Centuries and cultures apart Michelle and Jessica, two young Jewish women, have identical goals. Both seek relief from their homes in which they were raised. Michelle wishes to escape her father’s tyrannical outbursts. Jessica asserts, “our house is hell”. The first chance she gets Jessica elopes with her gentile fiancé, nullifying her Jewish life. Who are these women? One is Michelle Ephraim, author of a new memoir, Green World, the other Shylock’s beleaguered daughter in Shakespeare’s play, The Merchant of Venice.

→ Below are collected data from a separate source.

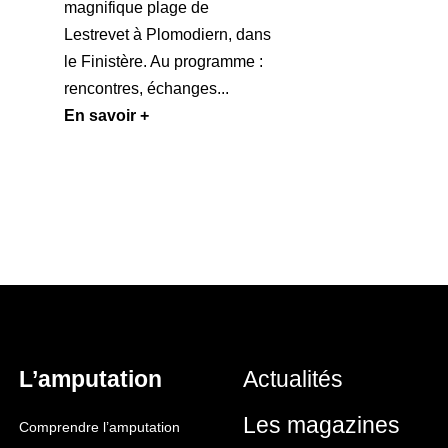
magnifique plage de
Lestrevet à Plomodiern, dans
le Finistère. Au programme :
rencontres, échanges...
En savoir +
L’amputation
Actualités
Les magazines
Comprendre l’amputation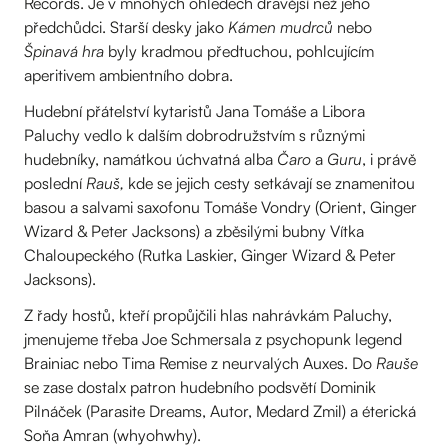
Records. Je v mnohých ohledech dravější než jeho
předchůdci. Starší desky jako
Kámen mudrců
nebo
Špinavá hra
byly kradmou předtuchou, pohlcujícím
aperitivem ambientního dobra.
Hudební přátelství kytaristů Jana Tomáše a Libora
Paluchy vedlo k dalším dobrodružstvím s různými
hudebníky, namátkou úchvatná alba
Čaro
a
Guru
, i právě
poslední
Rauš,
kde se jejich cesty setkávají se znamenitou
basou a salvami saxofonu Tomáše Vondry (Orient, Ginger
Wizard & Peter Jacksons) a zběsilými bubny Vítka
Chaloupeckého (Rutka Laskier, Ginger Wizard & Peter
Jacksons).
Z řady hostů, kteří propůjčili hlas nahrávkám Paluchy,
jmenujeme třeba Joe Schmersala z psychopunk legend
Brainiac nebo Tima Remise z neurvalých Auxes. Do
Rauše
se zase dostalx patron hudebního podsvětí Dominik
Pilnáček (Parasite Dreams, Autor, Medard Zmil) a éterická
Soňa Amran (whyohwhy).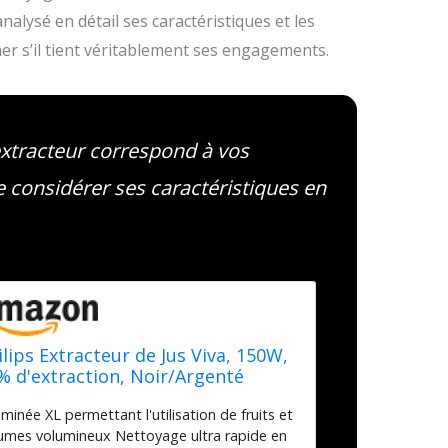
nalysé en détail ses caractéristiques et les
er s’il tient véritablement ses engagements.
extracteur correspond à vos
de considérer ses caractéristiques en
ilips Extracteur de Jus Viva, 150W,
% d'extraction, Noir/Argenté
minée XL permettant l'utilisation de fruits et
umes volumineux Nettoyage ultra rapide en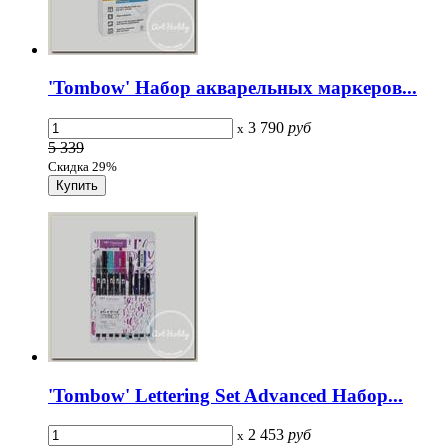
'Tombow' Набор акварельных маркеров...
3 790
руб
x
5 339
Скидка 29%
'Tombow' Lettering Set Advanced Набор...
2 453
руб
x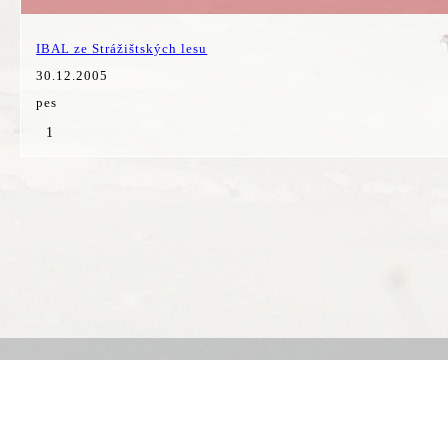
IBAL ze Strážištských lesu
30.12.2005
pes
1
Ing. Daniel Hrežík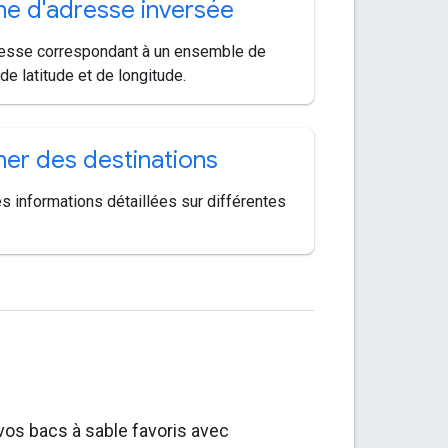
e d'adresse inversée
resse correspondant à un ensemble de
e latitude et de longitude.
er des destinations
 informations détaillées sur différentes
vos bacs à sable favoris avec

Author Michelle Ephraim was raised in a “Yekish” (German Jewish) environment by two “irreparably damaged” Shoah survivors. Michelle’s home felt like “Little Germany.” Her father a “Berliner” made clear, his German genes were superior to her mother’s“Polack substandard stock.” Whenever Michelle went off her father’s rigid parenting template, Dad flew into a rage, called her “schtupit,” screaming she had inherited her mother’s bad genes. Little Michelle heard endless “survival stories,” about her father’s escape from Nazi Germany to Manila and his displacement from the Philippines after Japan’s attack.. Her home, a daily “crises center,” Michelle learned early the dangers of childhood, her mom’s refugee status on the Kindertransport that produced feelings being an outsider. Emotionally scarred by her parents’ paranoia, Michelle’s teachers asked her “Do your parents abuse you? Michelle yearned for emancipation from her house of perpetual distress. Her chance came in academia.

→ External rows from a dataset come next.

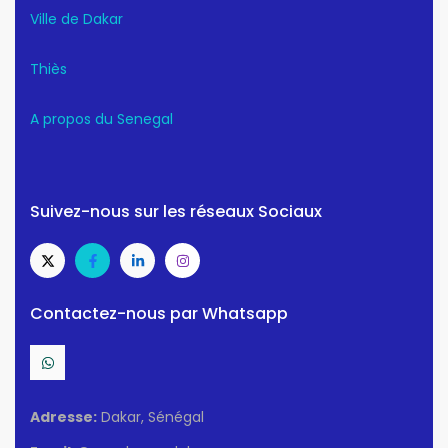
Ville de Dakar
Thiès
A propos du Senegal
Suivez-nous sur les réseaux Sociaux
Contactez-nous par Whatsapp
Adresse:
Dakar, Sénégal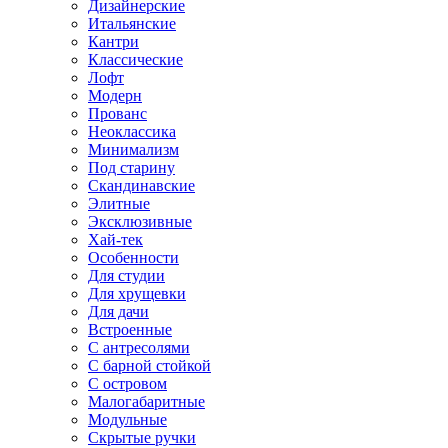
Дизайнерские
Итальянские
Кантри
Классические
Лофт
Модерн
Прованс
Неоклассика
Минимализм
Под старину
Скандинавские
Элитные
Эксклюзивные
Хай-тек
Особенности
Для студии
Для хрущевки
Для дачи
Встроенные
С антресолями
С барной стойкой
С островом
Малогабаритные
Модульные
Скрытые ручки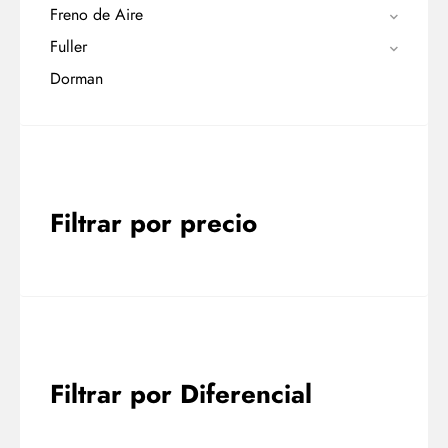
Freno de Aire
Fuller
Dorman
Filtrar por precio
Filtrar por Diferencial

While completing her PhD in American poetry, Michelle accepts an invitation to a Shakespearean recitation party. Reading The Merchant of Venice, Michelle identifies with Jessica, the daughter of Venetian moneylender, Shylock. She understands what Jessica means : “to be ashamed to be my father’s child/a daughter to his blood not to his manners”. Michelle relates to Jessica’s oppressive home life, Shylock’s authoritarian control over his only daughter.
Both women seek a“green world,” a place where the bard’s heroines magically find relief from their families.However, unlike Jessica, Michelle would not deny her heritage though her father’s parenting was as despotic as Shylock’s. Unlike Jessica Michelle would not trash her Jewish faith nor relinquish her connection to her family. Michelle felt compassion for the much- maligned Shylock a tragic figure a Jew demonized in the 16th century Venetian ghetto, shamed, taunted and stigmatized for his faith. As was her own father, a Jew barely surviving a genocidal regime. In stark contrast to Jessica, Michelle envisions a green world “mediated by mercy” without seeking retribution or vindication from her parents.
Now a professor of English Dr. Michelle Ephraim quotes, Helena, a character in Shakespeare’s All’s Well That Ends Well espousing Helena’s credo, “Our remedies oft in ourselves do lie. “Michelle creates a green world on her own terms proudly asserting she’s not only a Shakespearean scholar but a “Jewish Shakespearean scholar.”
Fascinating analyses with fresh insights into a play worth re-reading.